### Dataset entries
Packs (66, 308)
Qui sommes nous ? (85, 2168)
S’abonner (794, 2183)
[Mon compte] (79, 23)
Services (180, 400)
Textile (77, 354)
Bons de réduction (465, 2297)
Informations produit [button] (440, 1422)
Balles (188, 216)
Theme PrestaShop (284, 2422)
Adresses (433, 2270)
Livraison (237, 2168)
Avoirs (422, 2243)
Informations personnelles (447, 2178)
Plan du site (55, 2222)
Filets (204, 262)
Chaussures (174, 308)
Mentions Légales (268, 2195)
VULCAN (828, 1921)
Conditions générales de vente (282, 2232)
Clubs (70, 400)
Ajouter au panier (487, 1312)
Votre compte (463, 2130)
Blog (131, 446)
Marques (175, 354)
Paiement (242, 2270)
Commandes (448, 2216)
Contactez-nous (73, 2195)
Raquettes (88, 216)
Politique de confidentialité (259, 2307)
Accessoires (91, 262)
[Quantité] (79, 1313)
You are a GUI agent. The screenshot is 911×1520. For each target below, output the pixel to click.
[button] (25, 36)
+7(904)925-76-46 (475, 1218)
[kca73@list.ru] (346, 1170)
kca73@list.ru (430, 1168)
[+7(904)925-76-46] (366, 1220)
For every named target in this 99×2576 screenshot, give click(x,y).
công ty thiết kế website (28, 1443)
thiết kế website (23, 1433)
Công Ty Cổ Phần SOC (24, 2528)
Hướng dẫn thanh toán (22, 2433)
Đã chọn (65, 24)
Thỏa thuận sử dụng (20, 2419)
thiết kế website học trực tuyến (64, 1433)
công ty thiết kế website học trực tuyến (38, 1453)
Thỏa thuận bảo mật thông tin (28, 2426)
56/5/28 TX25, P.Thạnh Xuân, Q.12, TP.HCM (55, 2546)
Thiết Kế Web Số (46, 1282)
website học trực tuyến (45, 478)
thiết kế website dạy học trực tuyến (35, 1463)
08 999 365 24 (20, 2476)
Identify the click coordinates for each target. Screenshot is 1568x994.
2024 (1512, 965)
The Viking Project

### Requirement
Go through the records line by line, and copy each line that holds the string "target".

### Solution
You are a GUI agent. The screenshot is 911×1520. For each target below, output the pixel to click.
For every named target in this 99×2576 screenshot, give click(x,y).
Identify the click coordinates for each target. Screenshot is 1568x994.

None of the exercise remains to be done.